S. Yemisi Adeyemo moves between painting, assemblage, and sculpture, drawing from the visual language of Afro-diasporic traditions, Black feminist thought, and folk and ritual objects. Using photographs sourced from news media, social platforms, and digital archives as references, Adeyemo paints vignettes onto discarded material recovered from urban public spaces. Influenced by the spiritual traditions of memory jugs, bottle trees, altars, and gravesite offerings, she transforms these objects into works that are sites for grief, memory, and collective resistance. 

 

Alexandra Bell works at the intersection of journalism, text, and conceptual art to examine the perception of narrative and bias. Bell uses language and constraint to interrogate how information is constructed and circulated. Her work reconfigures familiar formats of information to reveal the structures through which representations of oppressed communities are shaped under the guise of journalistic objectivity. 

 

Benita Nnachortam works across textile, screenprinting, sculpture, sound, and photography, using repetition as a form of care and labor to preserve cultural memory. Her multi-disciplinary approach is rooted in using storytelling to explore the intersections of community and identity. 

 

Masud Olufani creates sculptures that examine the movement and cultural continuity of Blackness through African diasporic pathways. Researching traditional ingredients that include tamarind, okra, and rice, he traces their passage through the transatlantic slave trade, and their role in shaping connectivity and identity. 

 

Haejin Park creates colorful and expressive watercolor paintings to continually revisit and reimagine childhood memories, intimate life moments, and emotional complexity. Drawing from personal experience, she uses painting to navigate interiority, memory, and the fluid boundaries between past and present. Through her imagined characters, Park constructs worlds, and the bright and playful elements she incorporates into her works create a tension that complicates their psychological weight. 

 

Chayse Sampy works in recomposed figuration, layering images, bodies, fabrics, and material with Black literary and pop culture references to explore family archives and the resourcefulness and adaptability within the Black experience.  She imagines Blackness as constantly evolving, centering interiority and agency of personhood through constructions of connection by juxtaposing bodies across generations.

 

Kristopher Wright layers screen printing, painting, and collage to investigate storytelling, familial bonds, and the nature of living memory.
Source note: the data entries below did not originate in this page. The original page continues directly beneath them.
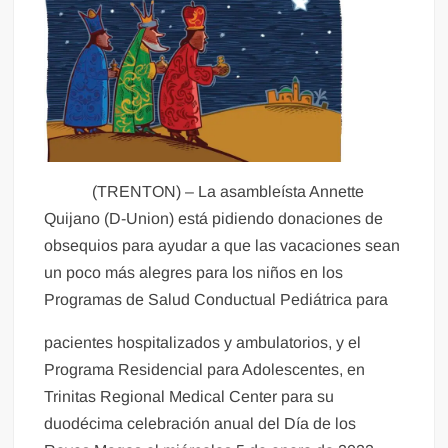
(TRENTON) – La asambleísta Annette
Quijano (D-Union) está pidiendo donaciones de
obsequios para ayudar a que las vacaciones sean
un poco más alegres para los niños en los
Programas de Salud Conductual Pediátrica para
pacientes hospitalizados y ambulatorios, y el
Programa Residencial para Adolescentes, en
Trinitas Regional Medical Center para su
duodécima celebración anual del Día de los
His work uses experiences of home, and studies of found images to construct narratives around American life that reflect joy, togetherness, and loss. 

 

Across varying approaches to process and form, the works in this exhibition move between intimacy and collective experience, examining the conditions through which grief, resilience, cultural memory, and connection are transmitted across time. 

 

ABOUT NXTHVN

Founded by Titus Kaphar and Jason Price, NXTHVN is a new national arts model that empowers artists, curators, and the community through education and access to a vibrant ecosystem. Supported by intergenerational mentorship, cross-sector collaboration, and local engagement, NXTHVN accelerates the careers of the next generation and fosters retention of professional art talent while helping catalyze New Haven into a world-class, sustainable arts community.